## Work instructions:
Check each line below for the word "para", and copy those that have it.

Data extracted from a collection
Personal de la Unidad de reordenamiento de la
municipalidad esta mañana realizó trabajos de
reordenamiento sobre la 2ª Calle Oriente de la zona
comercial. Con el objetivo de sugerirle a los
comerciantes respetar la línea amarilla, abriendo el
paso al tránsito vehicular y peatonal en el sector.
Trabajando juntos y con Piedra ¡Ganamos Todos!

--

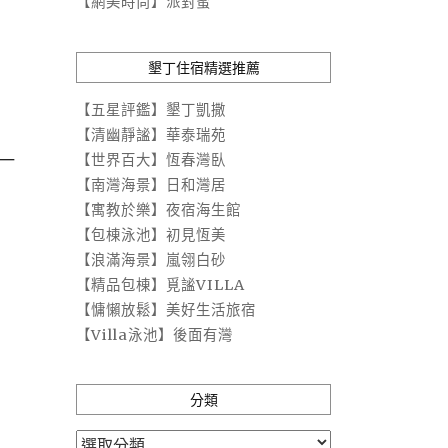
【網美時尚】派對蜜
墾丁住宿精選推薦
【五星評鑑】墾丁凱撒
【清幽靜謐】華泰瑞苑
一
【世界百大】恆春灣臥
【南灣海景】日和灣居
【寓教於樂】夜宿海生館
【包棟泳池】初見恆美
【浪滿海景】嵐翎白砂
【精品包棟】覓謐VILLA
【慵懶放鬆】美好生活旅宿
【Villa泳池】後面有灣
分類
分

--

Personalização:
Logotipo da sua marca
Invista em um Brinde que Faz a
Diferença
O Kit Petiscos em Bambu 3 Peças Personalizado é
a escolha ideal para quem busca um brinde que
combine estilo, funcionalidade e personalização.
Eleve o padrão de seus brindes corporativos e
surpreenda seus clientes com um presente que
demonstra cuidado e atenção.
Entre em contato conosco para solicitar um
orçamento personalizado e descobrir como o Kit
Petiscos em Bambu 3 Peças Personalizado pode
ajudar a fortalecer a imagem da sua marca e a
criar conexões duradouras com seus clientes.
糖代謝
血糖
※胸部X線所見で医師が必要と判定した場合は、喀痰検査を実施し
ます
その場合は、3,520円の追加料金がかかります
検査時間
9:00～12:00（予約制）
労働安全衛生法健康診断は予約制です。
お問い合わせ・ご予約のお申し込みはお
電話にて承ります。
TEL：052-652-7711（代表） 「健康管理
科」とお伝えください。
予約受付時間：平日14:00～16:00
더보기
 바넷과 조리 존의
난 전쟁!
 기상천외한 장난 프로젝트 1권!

## Task response:
a escolha ideal para quem busca um brinde que
Entre em contato conosco para solicitar um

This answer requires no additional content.